Monday, May 28, 2012

Fostering and Discipline


Dan and I finally made up our STARS class that we missed, the one about discipline. I was really looking forward to this class and was sad to miss it with our usual group. I mean, what parent of little ones isn't looking for a fresh perspective on discipline!

In class, we talked about how discipline and punishment are two different things:

Disciplinetraining that corrects, molds, or perfects the mental faculties or moral character; orderly or prescribed conduct or pattern of behavior. Discipline is better equated with self control than punishment. It really does just mean training one to act a certain way. 


Punishment: suffering, pain, or loss that serves as retribution.

Punishment and discipline are used together to make change in a child's heart resulting in changed behavior. We've done it all; spanking (gasp!), time outs, charts, rewards and depriving them of rewards, and lots and lots of communication. Disciplining your own children can include all of these things, including spanking (when done sparingly and in a loving way) because your children have the whole picture. You not only discipline them but you build them up, too. You cheer for them when they go potty (seriously, I had NO idea how much clapping I would do while potty training!), you encourage them to sell their crayon scribbles to MOMA and you basically let them know every single day how amazing they are.

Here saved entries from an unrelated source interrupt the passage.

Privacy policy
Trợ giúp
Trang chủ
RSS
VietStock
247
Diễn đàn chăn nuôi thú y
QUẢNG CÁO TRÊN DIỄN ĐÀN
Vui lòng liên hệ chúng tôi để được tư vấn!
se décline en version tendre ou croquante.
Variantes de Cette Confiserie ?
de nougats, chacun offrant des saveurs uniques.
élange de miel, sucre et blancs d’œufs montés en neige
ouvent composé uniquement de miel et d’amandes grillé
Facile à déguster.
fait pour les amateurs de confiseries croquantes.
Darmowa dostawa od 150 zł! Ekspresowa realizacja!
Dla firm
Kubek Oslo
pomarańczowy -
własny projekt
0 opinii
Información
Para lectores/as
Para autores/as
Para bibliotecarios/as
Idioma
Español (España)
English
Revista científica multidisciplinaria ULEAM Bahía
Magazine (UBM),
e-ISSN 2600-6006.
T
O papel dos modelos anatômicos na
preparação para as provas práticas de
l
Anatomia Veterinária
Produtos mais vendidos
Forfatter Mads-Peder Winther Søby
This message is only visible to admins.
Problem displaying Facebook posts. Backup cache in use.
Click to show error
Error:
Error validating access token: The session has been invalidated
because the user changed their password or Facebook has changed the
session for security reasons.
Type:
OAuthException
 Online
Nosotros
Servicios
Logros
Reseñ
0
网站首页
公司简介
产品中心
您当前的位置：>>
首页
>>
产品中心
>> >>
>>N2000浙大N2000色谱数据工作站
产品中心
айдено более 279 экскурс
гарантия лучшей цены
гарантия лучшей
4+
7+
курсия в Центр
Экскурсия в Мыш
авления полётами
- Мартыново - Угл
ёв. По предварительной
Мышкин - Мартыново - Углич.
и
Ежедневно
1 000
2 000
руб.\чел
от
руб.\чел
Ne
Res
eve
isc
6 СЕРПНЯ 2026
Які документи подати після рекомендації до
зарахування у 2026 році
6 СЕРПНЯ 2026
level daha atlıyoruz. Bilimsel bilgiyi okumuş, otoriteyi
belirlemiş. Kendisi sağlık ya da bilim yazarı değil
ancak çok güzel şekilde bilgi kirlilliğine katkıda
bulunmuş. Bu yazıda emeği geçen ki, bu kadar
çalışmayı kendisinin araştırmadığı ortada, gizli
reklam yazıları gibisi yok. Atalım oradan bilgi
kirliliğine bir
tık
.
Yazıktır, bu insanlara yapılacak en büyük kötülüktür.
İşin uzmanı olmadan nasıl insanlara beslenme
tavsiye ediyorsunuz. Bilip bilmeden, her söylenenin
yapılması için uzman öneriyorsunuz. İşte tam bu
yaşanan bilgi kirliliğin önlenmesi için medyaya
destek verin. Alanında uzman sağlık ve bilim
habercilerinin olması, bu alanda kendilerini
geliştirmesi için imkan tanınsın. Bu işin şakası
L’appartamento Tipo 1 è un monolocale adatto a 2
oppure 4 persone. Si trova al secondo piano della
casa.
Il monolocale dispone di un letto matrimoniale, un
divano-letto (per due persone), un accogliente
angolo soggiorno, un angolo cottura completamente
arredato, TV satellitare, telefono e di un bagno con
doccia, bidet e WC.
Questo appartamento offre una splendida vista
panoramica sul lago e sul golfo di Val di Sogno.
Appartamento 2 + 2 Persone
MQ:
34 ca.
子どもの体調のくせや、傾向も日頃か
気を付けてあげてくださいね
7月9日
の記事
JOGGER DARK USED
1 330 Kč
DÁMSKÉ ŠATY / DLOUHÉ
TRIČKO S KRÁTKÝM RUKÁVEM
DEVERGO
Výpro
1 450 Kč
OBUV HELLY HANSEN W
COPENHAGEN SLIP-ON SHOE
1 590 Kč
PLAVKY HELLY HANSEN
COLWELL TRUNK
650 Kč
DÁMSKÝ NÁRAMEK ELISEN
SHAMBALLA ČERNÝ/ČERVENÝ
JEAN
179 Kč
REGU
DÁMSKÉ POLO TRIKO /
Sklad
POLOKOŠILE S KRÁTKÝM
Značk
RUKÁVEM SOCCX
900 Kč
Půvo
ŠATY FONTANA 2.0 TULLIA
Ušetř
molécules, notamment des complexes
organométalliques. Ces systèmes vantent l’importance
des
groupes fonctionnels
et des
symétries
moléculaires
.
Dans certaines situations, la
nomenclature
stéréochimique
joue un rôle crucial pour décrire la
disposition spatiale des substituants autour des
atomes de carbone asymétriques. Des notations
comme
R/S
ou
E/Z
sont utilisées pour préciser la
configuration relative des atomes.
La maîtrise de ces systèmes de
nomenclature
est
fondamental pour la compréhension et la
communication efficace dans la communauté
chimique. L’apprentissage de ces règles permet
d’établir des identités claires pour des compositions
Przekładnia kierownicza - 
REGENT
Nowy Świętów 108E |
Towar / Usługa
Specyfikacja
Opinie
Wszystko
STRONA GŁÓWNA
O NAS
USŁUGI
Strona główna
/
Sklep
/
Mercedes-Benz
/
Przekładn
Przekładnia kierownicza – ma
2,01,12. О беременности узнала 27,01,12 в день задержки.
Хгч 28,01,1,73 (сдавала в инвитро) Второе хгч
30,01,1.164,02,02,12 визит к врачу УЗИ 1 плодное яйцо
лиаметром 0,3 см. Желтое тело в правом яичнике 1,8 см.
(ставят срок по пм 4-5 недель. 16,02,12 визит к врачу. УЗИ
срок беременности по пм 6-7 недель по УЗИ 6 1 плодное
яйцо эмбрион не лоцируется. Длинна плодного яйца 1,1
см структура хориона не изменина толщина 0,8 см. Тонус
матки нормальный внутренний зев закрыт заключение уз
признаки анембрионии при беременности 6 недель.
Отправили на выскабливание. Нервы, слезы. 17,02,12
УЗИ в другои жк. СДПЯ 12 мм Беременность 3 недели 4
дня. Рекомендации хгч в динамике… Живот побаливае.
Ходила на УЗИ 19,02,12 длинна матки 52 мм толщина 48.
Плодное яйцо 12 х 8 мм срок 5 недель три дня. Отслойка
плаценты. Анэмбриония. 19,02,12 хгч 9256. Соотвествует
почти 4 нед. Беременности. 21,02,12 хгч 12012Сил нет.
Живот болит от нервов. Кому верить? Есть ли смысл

Children who end up in the foster care system most likely do not get that at home.The parent child relationship is deeply broken. Some kids never really bond with their parents because of the abuse or neglect they may have experienced. When a foster child comes into our home, the number one thing I want them to know is that we will keep them safe. Being consistent, calm and gentle yet firm will help them to see this.

While foster children are in our home, we are not allowed to spank the kids. Dan and I completely understand why we need to sign a form agreeing to this. Many foster kids come into care because there was some sort of physical abuse or neglect in their home.We learned that it's important to give reasons for punishments as well as rewards. Children should know why you are either giving or taking away something, otherwise, it's just random acts of hatred or kindness and no discipline is learned. Just distrust.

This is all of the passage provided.